I don't understand how the author goes from 3.8 WAF(Write Amplication Factor) to 2.0 WAF and gets a 30x increase in endurance. I'd expect about 2x from that.

From what I can see, he seems to be taking the 120TBW that the OEM warranties on the drive for the initial result, but then using the NAND's P/E cycles spec for the final result, which seems suspicious.

The only thing that I could be missing is the NAND going to pSLC mode somehow increases the P/E cycles drastically, like requiring massively lower voltage to program the cells. But I think that would be included in the WAF measure.

What am I missing?

QLC memory cells need to store and read back the voltage much more precisely than SLC memory cells. You get far more P/E cycles out of SLC because answering "is this a zero or a one?" remains fairly easy long after the cells are too worn to reliably distinguish between sixteen different voltage levels.

  • the author is wrong. what you mention is only true for actual SLC chip+firmware. qlc drivers probably don't even have the hardware to use the entire cell as slc, and they adopt one of N methods to save time/writes/power by underutilizing the resolution of the cell. neither gives you all the benefits, all increases the downsides to improve one upside.

    and you can't choose.

    • Even if they do it in a slapdash way, it's still going to be 0 versus "pretty high" and that's a lot easier than gradients of 16ths. Dropping the endurance to match QLC mode would require intentional effort.

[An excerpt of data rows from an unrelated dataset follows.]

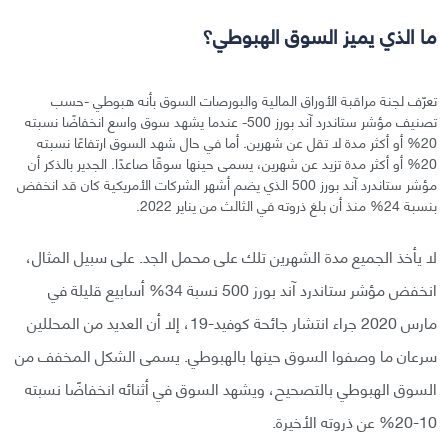
ما الذي يميز السوق الهبوطي؟
تعرّف لجنة مراقبة الأوراق المالية والبورصات السوق بأنه هبوطي -حسب
تصنيف مؤشر ستاندرد آند بورز 500- عندما يشهد سوق واسع انخفاضًا نسبته
20% أو أكثر مدة لا تقل عن شهرين. أما في حال شهد السوق ارتفاعًا نسبته
20% أو أكثر مدة تزيد عن شهرين، يسمى حينها سوقًا صاعدًا. الجدير بالذكر أن
مؤشر ستاندرد آند بورز 500 الذي يضم أشهر الشركات الأمريكية كان قد انخفض
بنسبة 24% منذ أن بلغ ذروته في الثالث من يناير 2022.
لا يأخذ الجميع مدة الشهرين تلك على محمل الجد. على سبيل المثال،
انخفض مؤشر ستاندرد آند بورز 500 نسبة 34% أسابيع قليلة في
مارس 2020 جراء انتشار جائحة كوفيد-19، إلا أن العديد من المحللين
سرعان ما وصفوا السوق حينها بالهبوطي. يسمى الشكل المخفف من
السوق الهبوطي بالتصحيح، ويشهد السوق في أثنائه انخفاضًا نسبته
10-20% عن ذروته الأخيرة.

    • what's missing here: QLC bit is not 4-nery, it's 4 bit per bit. 2^4 = 16, so it's actually 16LC. That's contradictory to the name "quad level cell", yes, for some reason.

    • Respectfully: to the extent that I can understand what you're trying to say, you don't seem to know what you're talking about. Stop trying so hard to bash the whole industry for making tradeoffs you don't agree with, and put a little more effort into understanding how these things actually work.